NSFW: When Good Search Engine Placement Goes Bad


troll
It’s been nearly two decades since the launch of the Internet’s first search engines, and search engine placement is still king. Own the relevant terms for your industry, and you’ll pretty much drown in traffic.
Great search engine placement isn’t always a good thing, though… especially when your user created content comes into play. Today’s example: Amazon’s user-created lists.
TC Reader Sean B. was surfin’ the Tubes in search of the same thing most of us go looking for around this time of year: gift ideas. He needed something for his dad. Easy enough, right? A search for “Gifts For Dads” turns up well over 100 million results — the category is so crowded that even a dozen pages back, the results are still relevant. Nearly every retailer has a gift section tailored specifically for Pops, so the odds that anything nefarious will boil their way to the top are incredibly low.
The twist: Sean’s dad is blind.
Changing the search to “Gifts for blind people” — as one would likely do in Sean’s situation — cuts the number of results drastically. The count dips from 100+ million to less than 2 million. Gone are the results from Brookstone and ThinkGeek, with the results going irrelevant after just a page or two.
But wait, what’s this? The very first result is a (user created) gift guide on Amazon? Perfect!
Alas, Amazon doesn’t do the greatest job clarifying that they’re not the ones making these recommendations… and, well, the recommendations aren’t exactly the greatest, either.
It starts out well enough..

Item #1: Large Print Adress Book. Great! Very thoughtful.

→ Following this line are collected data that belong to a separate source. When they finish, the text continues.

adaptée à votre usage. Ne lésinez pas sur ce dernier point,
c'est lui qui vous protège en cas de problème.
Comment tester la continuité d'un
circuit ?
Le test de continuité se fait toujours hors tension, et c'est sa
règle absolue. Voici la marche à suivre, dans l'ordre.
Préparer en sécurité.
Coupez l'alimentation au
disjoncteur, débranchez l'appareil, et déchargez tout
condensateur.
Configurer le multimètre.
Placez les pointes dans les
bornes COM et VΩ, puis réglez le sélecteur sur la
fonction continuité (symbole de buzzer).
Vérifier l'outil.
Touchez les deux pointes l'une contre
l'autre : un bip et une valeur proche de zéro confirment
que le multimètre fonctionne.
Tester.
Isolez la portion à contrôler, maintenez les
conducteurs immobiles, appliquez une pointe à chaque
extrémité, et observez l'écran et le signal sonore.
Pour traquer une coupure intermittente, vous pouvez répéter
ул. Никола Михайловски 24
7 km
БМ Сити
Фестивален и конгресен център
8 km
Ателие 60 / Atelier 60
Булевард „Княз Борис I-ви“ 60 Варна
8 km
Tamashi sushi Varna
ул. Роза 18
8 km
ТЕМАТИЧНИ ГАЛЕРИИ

Item #2: A rolling handcart, for keeping important things nearby? Nice! I wouldn’t have thought of that!
But then things get a bit strange…
Item #4: A book called “2002 Days & Nights Of Sex”? … Erm. Sure, why not. Many legally blind people can still read with glasses or other assistive devices, and, well, come on: 2002 Days andNights Of Sex? In one book? Kind of a tangential pick, but what a bargain!
Item #5: Another book. “The Penis Guide: An Owner’s Manual For Use, Maintenance, and Repair”… uhh. Wait. What?
Item #6: A talking alarm clock? Alright! We’re back on track!
Lets just skim the list a bit..




I’m going to ahead and skip some of the items on the list, but to go all spoiler-alert for a second: the list reaches its absurdity climax somewhere around #15 (the Euro Scooter) and #27 (the powered handsaw.) That’s not to say that visually impaired folks wouldn’t want a powered hand saw — but really, that’s probably a purchasing decision they should make on their own.

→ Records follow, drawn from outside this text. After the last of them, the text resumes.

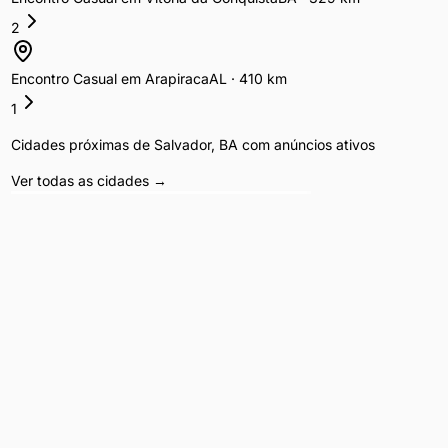
2
Encontro Casual
em
Arapiraca
AL
·
410
km
1
Cidades próximas de
Salvador
,
BA
com anúncios ativos
Ver todas as cidades →
Serviços Adultos
Acompanhantes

Needless to say, this list is someone’s not-so-subtle flexing of their troll muscle — and yet, there it sits, leading the results on what is presumably a moderately common search.
And therein lies the morale of the story: awesome search engine placement + user-created content = especially risky business. While you and I understand that lists like this are user created, we live in a world where a huge chunk of the population still Googles for “Facebook login” and blasts their password into the first text box they see — to that bit of the populace, this is Amazon saying your visually impaired Meemaw would love an archery kit, a book on speed reading, or a box of cactuses.